Transcribe the records word for word. Leave every picture out.

- Opening Delimiter -

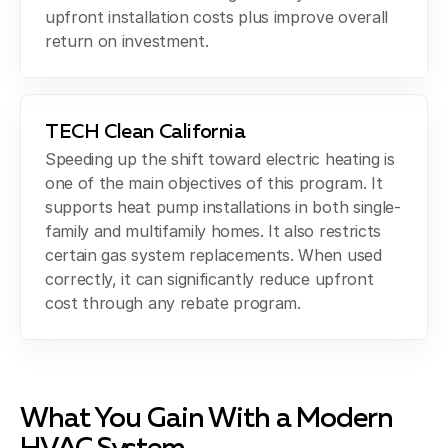
upfront installation costs plus improve overall
return on investment.
TECH Clean California
Speeding up the shift toward electric heating is
one of the main objectives of this program. It
supports heat pump installations in both single-
family and multifamily homes. It also restricts
certain gas system replacements. When used
correctly, it can significantly reduce upfront
cost through any rebate program.
What You Gain With a Modern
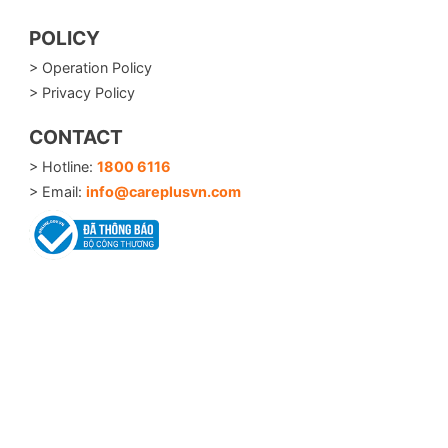
POLICY
> Operation Policy
> Privacy Policy
CONTACT
> Hotline:
1800 6116
> Email:
info@careplusvn.com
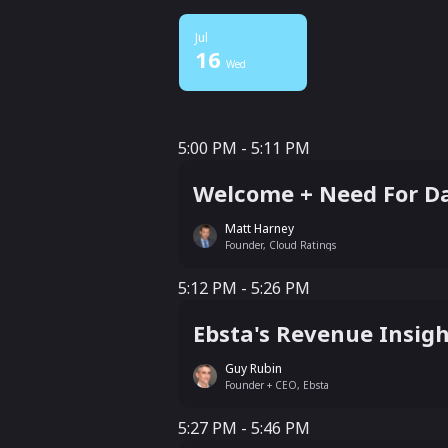
Jul
16
Wed
5:00 PM - 5:11 PM
5:00 PM - 5:11 PM
Welcome + Need For Da
Matt Harney
Founder, Cloud Ratings
5:12 PM - 5:26 PM
5:12 PM - 5:26 PM
Ebsta's Revenue Insigh
Guy Rubin
Founder + CEO, Ebsta
5:27 PM - 5:46 PM
5:27 PM - 5:46 PM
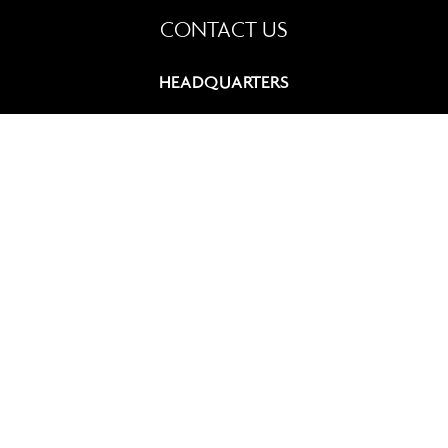
CONTACT US
HEADQUARTERS
9, rue du Chevalier de Saint-George
75008 Paris, France
+33 (0)1 42 60 12 83
contact@summitcosmetics-europe.com
GERMAN BRANCH
Schwannstr. 10
40476 Düsseldorf, Germany
+49 (0)211 4570 511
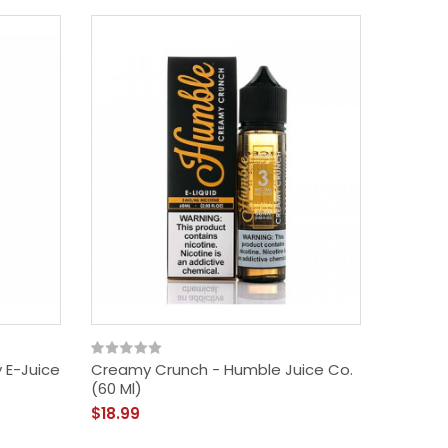
 E-Juice
Creamy Crunch - Humble Juice Co.
(60 Ml)
$18.99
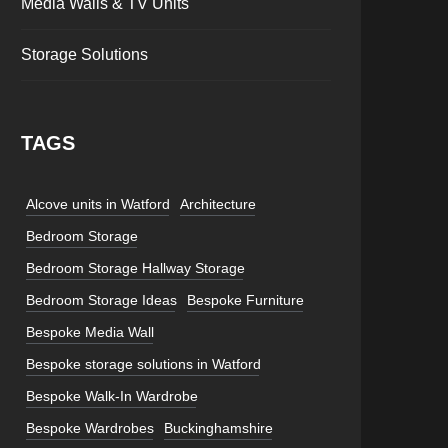
Media Walls & TV Units
Storage Solutions
TAGS
Alcove units in Watford
Architecture
Bedroom Storage
Bedroom Storage Hallway Storage
Bedroom Storage Ideas
Bespoke Furniture
Bespoke Media Wall
Bespoke storage solutions in Watford
Bespoke Walk-In Wardrobe
Bespoke Wardrobes
Buckinghamshire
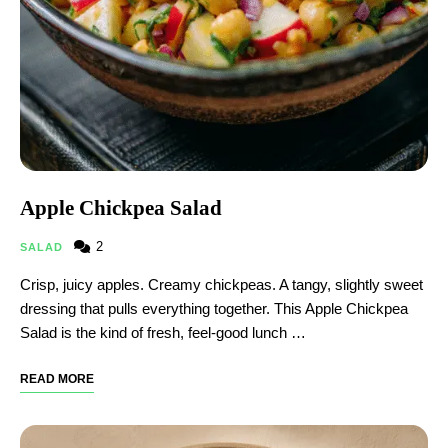
Apple Chickpea Salad
2
SALAD
Crisp, juicy apples. Creamy chickpeas. A tangy, slightly sweet
dressing that pulls everything together. This Apple Chickpea
Salad is the kind of fresh, feel-good lunch …
READ MORE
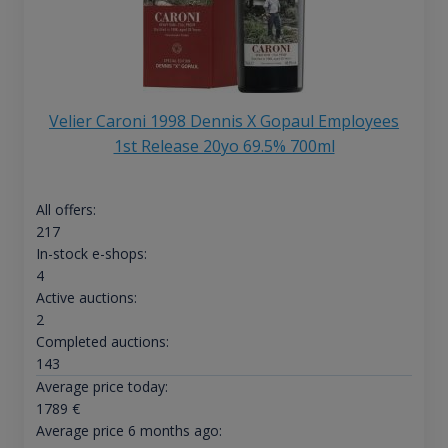
Velier Caroni 1998 Dennis X Gopaul Employees
1st Release 20yo 69.5% 700ml
All offers:
217
In-stock e-shops:
4
Active auctions:
2
Completed auctions:
143
Average price today:
1789
€
Average price 6 months ago:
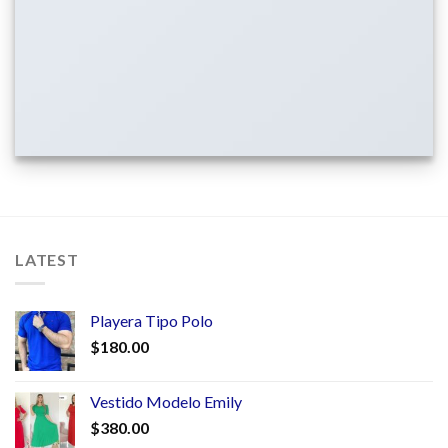
LATEST
Playera Tipo Polo
$
180.00
Vestido Modelo Emily
$
380.00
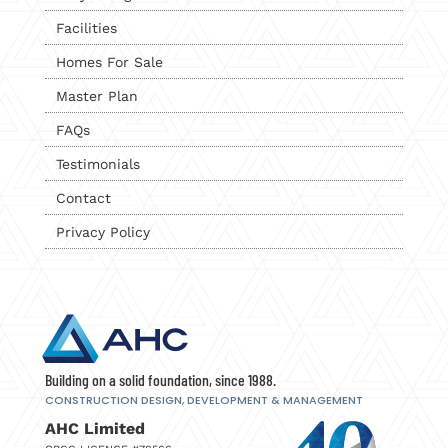
Facilities
Homes For Sale
Master Plan
FAQs
Testimonials
Contact
Privacy Policy
Building on a solid foundation, since 1988.
CONSTRUCTION DESIGN, DEVELOPMENT
& MANAGEMENT
AHC Limited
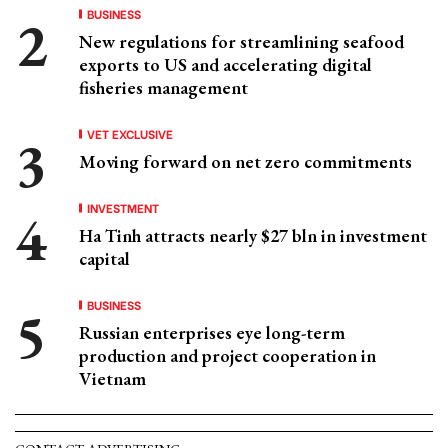
BUSINESS
New regulations for streamlining seafood
exports to US and accelerating digital
fisheries management
VET EXCLUSIVE
Moving forward on net zero commitments
INVESTMENT
Ha Tinh attracts nearly $27 bln in investment
capital
BUSINESS
Russian enterprises eye long-term
production and project cooperation in
Vietnam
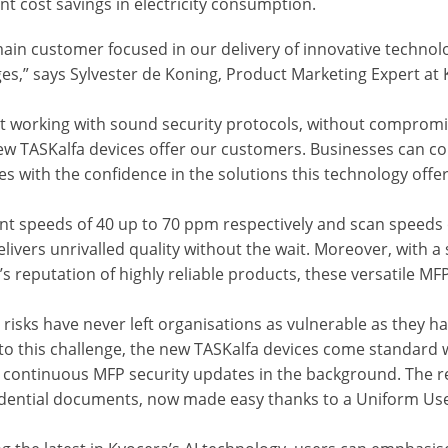
ant cost savings in electricity consumption.
ain customer focused in our delivery of innovative technol
ges,” says Sylvester de Koning, Product Marketing Expert a
nt working with sound security protocols, without compromis
ew TASKalfa devices offer our customers. Businesses can con
es with the confidence in the solutions this technology offer
int speeds of 40 up to 70 ppm respectively and scan speeds 
livers unrivalled quality without the wait. Moreover, with 
s reputation of highly reliable products, these versatile MF
 risks have never left organisations as vulnerable as they h
to this challenge, the new TASKalfa devices come standard w
 continuous MFP security updates in the background. The res
fidential documents, now made easy thanks to a Uniform Use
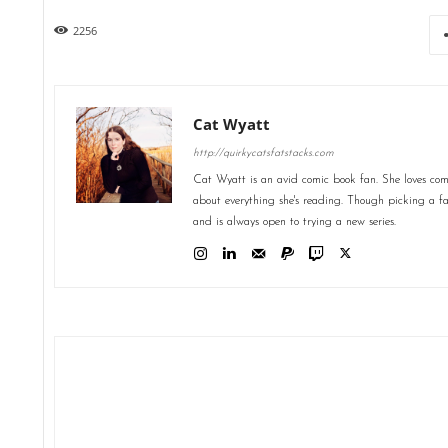
2256
Cat Wyatt
http://quirkycatsfatstacks.com
Cat Wyatt is an avid comic book fan. She loves comic
about everything she's reading. Though picking a favo
and is always open to trying a new series.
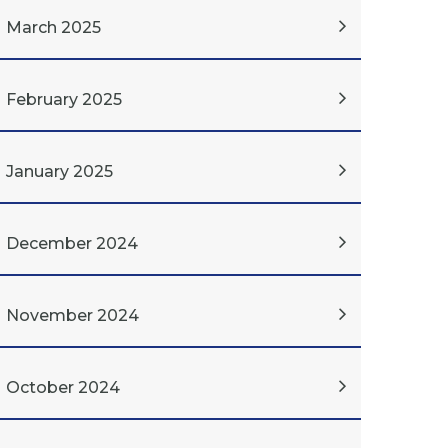
March 2025
February 2025
January 2025
December 2024
November 2024
October 2024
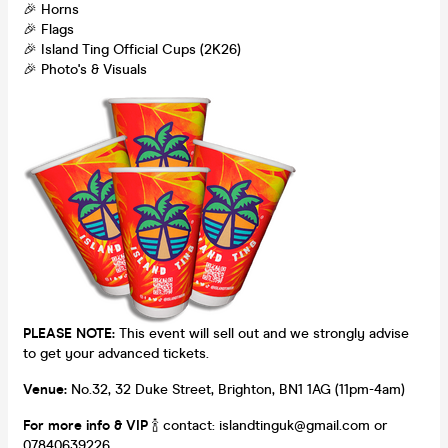
🎉 Horns
🎉 Flags
🎉 Island Ting Official Cups (2K26)
🎉 Photo's & Visuals
PLEASE NOTE:
This event will sell out and we strongly advise
to get your advanced tickets.
Venue:
No.32, 32 Duke Street, Brighton, BN1 1AG (11pm-4am)
For more info & VIP
🍾 contact: islandtinguk@gmail.com or
07840639226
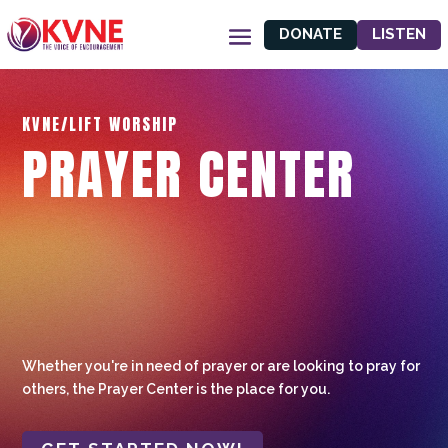
DONATE
LISTEN
KVNE/LIFT WORSHIP
PRAYER CENTER
Whether you're in need of prayer or are looking to pray for
others, the Prayer Center is the place for you.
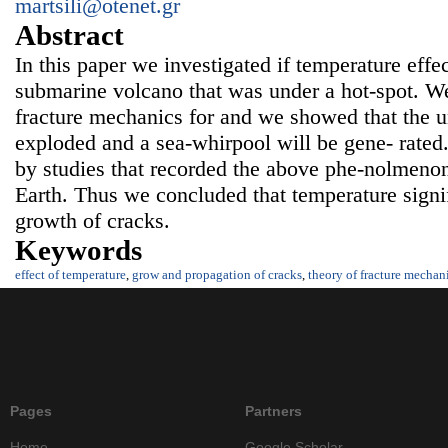
martsili@otenet.gr
Abstract
In this paper we investigated if temperature effe
submarine volcano that was under a hot-spot. W
fracture mechanics for and we showed that the u
exploded and a sea-whirpool will be gene- rated.
by studies that recorded the above phe-nolmenon 
Earth. Thus we concluded that temperature signif
growth of cracks.
Keywords
effect of temperature
,
grow and propagation of cracks
,
theory of fracture mechan
Pages
Partners
Home
Google Scholar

- Closing Delimiter -

TASK SOLUTION -
upfront installation costs plus improve overall
return on investment.
TECH Clean California
Speeding up the shift toward electric heating is
one of the main objectives of this program. It
supports heat pump installations in both single-
family and multifamily homes. It also restricts
certain gas system replacements. When used
correctly, it can significantly reduce upfront
cost through any rebate program.
What You Gain With a Modern
POLICY
> Operation Policy
> Privacy Policy
CONTACT
> Hotline:
1800 6116
> Email:
info@careplusvn.com
Jul
16
Wed
5:00 PM - 5:11 PM
5:00 PM - 5:11 PM
Welcome + Need For Da
Matt Harney
Founder, Cloud Ratings
5:12 PM - 5:26 PM
5:12 PM - 5:26 PM
Ebsta's Revenue Insigh
Guy Rubin
Founder + CEO, Ebsta
5:27 PM - 5:46 PM
5:27 PM - 5:46 PM
CONTACT US
HEADQUARTERS
9, rue du Chevalier de Saint-George
75008 Paris, France
+33 (0)1 42 60 12 83
contact@summitcosmetics-europe.com
GERMAN BRANCH
Schwannstr. 10
40476 Düsseldorf, Germany
+49 (0)211 4570 511
 E-Juice
Creamy Crunch - Humble Juice Co.
(60 Ml)
$18.99
Media Walls & TV Units
Storage Solutions
TAGS
Alcove units in Watford
Architecture
Bedroom Storage
Bedroom Storage Hallway Storage
Bedroom Storage Ideas
Bespoke Furniture
Bespoke Media Wall
Bespoke storage solutions in Watford
Bespoke Walk-In Wardrobe
Bespoke Wardrobes
Buckinghamshire
Apple Chickpea Salad
2
SALAD
Crisp, juicy apples. Creamy chickpeas. A tangy, slightly sweet
dressing that pulls everything together. This Apple Chickpea
Salad is the kind of fresh, feel-good lunch …
READ MORE
Velier Caroni 1998 Dennis X Gopaul Employees
1st Release 20yo 69.5% 700ml
All offers:
217
In-stock e-shops:
4
Active auctions:
2
Completed auctions:
143
Average price today:
1789
€
Average price 6 months ago:
LATEST
Playera Tipo Polo
$
180.00
Vestido Modelo Emily
$
380.00
Facilities
Homes For Sale
Master Plan
FAQs
Testimonials
Contact
Privacy Policy
Building on a solid foundation, since 1988.
CONSTRUCTION DESIGN, DEVELOPMENT
& MANAGEMENT
AHC Limited
BUSINESS
New regulations for streamlining seafood
exports to US and accelerating digital
fisheries management
VET EXCLUSIVE
Moving forward on net zero commitments
INVESTMENT
Ha Tinh attracts nearly $27 bln in investment
capital
BUSINESS
Russian enterprises eye long-term
production and project cooperation in
Vietnam
ant cost savings in electricity consumption.
ain customer focused in our delivery of innovative technol
ges,” says Sylvester de Koning, Product Marketing Expert a
nt working with sound security protocols, without compromis
ew TASKalfa devices offer our customers. Businesses can con
es with the confidence in the solutions this technology offer
int speeds of 40 up to 70 ppm respectively and scan speeds 
livers unrivalled quality without the wait. Moreover, with 
s reputation of highly reliable products, these versatile MF
 risks have never left organisations as vulnerable as they h
to this challenge, the new TASKalfa devices come standard w
 continuous MFP security updates in the background. The res
fidential documents, now made easy thanks to a Uniform Use
2256
Cat Wyatt
http://quirkycatsfatstacks.com
Cat Wyatt is an avid comic book fan. She loves comic
about everything she's reading. Though picking a favo
and is always open to trying a new series.
March 2025
February 2025
January 2025
December 2024
November 2024
October 2024
🎉 Horns
🎉 Flags
🎉 Island Ting Official Cups (2K26)
🎉 Photo's & Visuals
PLEASE NOTE:
This event will sell out and we strongly advise
to get your advanced tickets.
Venue:
No.32, 32 Duke Street, Brighton, BN1 1AG (11pm-4am)
For more info & VIP
🍾 contact: islandtinguk@gmail.com or
07840639226
DONATE
LISTEN
KVNE/LIFT WORSHIP
PRAYER CENTER
Whether you're in need of prayer or are looking to pray for
others, the Prayer Center is the place for you.
martsili@otenet.gr
Abstract
In this paper we investigated if temperature effe
submarine volcano that was under a hot-spot. W
fracture mechanics for and we showed that the u
exploded and a sea-whirpool will be gene- rated.
by studies that recorded the above phe-nolmenon 
Earth. Thus we concluded that temperature signif
growth of cracks.
Keywords
effect of temperature
,
grow and propagation of cracks
,
theory of fracture mechan
Pages
Partners
Home
Google Scholar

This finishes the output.